A two-day-long battle ensued in the Akçay plain near Konya without a decisive result. However, during the second night, approximately 30,000 Ottoman troops encircled the Karamanid forces. Trapped between two fires, the Karamanids retreated and took refuge within the fortress of Konya. After an eleven-day siege, the Ottomans persuaded the city's populace to surrender by guaranteeing their safety and property.
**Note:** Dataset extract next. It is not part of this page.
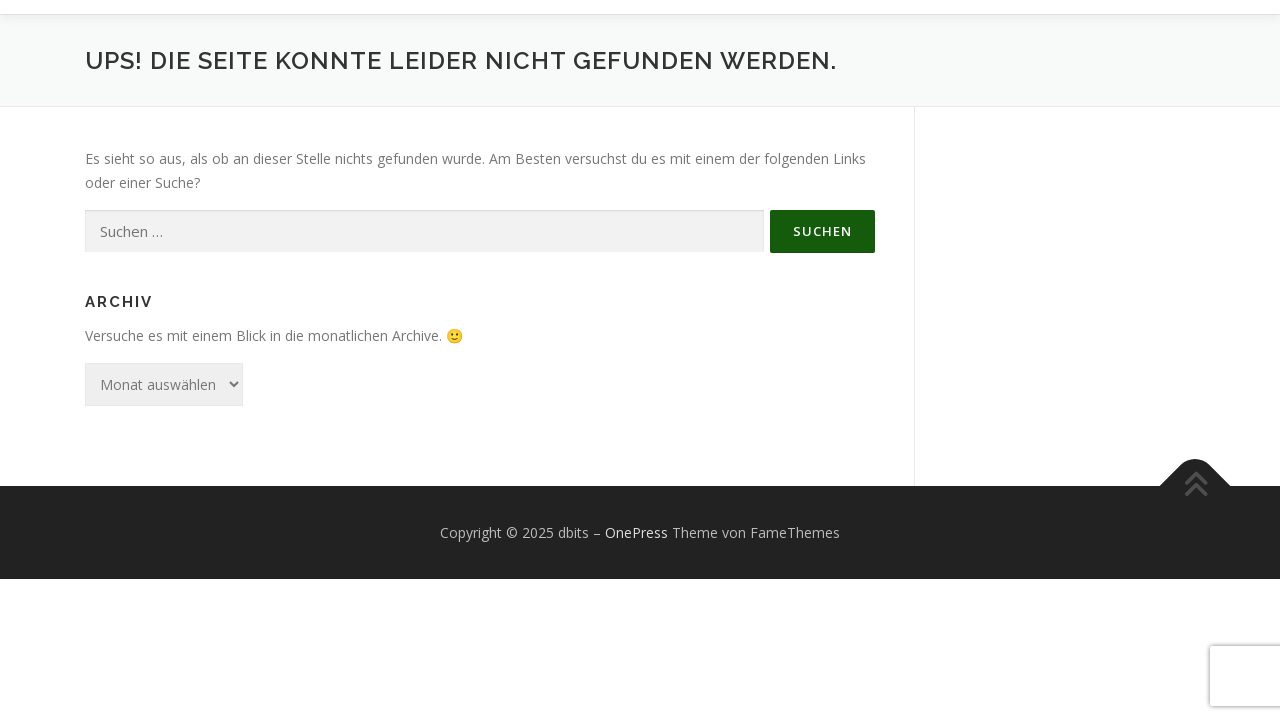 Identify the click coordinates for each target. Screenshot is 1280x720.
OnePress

Alaeddin Ali Bey, who fell from his horse while fleeing, was captured and brought before Bayezid in chains. When Bayezid questioned why he did not submit, Alaeddin Ali Bey replied that he too was a sovereign like Bayezid. Angered by the response, Bayezid ordered his execution. His head was placed on a spear and paraded through the city.
== Aftermath ==
After appointing a governor to Konya, Bayezid marched on Larende (modern Karaman), where Alaeddin Ali Bey’s wife and children were located. The city resisted briefly but eventually surrendered. Alaeddin Ali Bey’s sons, Mehmed and Ali, handed over the keys to the city. Bayezid sent the family to Bursa and installed one of his own beys in Larende.
With Alaeddin Ali Bey's death, the northern Karamanid territories—Konya, Larende, Niğde, Develi, and Karahisar—were incorporated into the Ottoman Empire. Meanwhile, cities and fortresses south of the Taurus Mountains such as Mut, Ermenek, Taşeli, and İçel remained under the control of other Karamanid family branches.
The battle is named the "Battle of Akçay" after the plain where it occurred.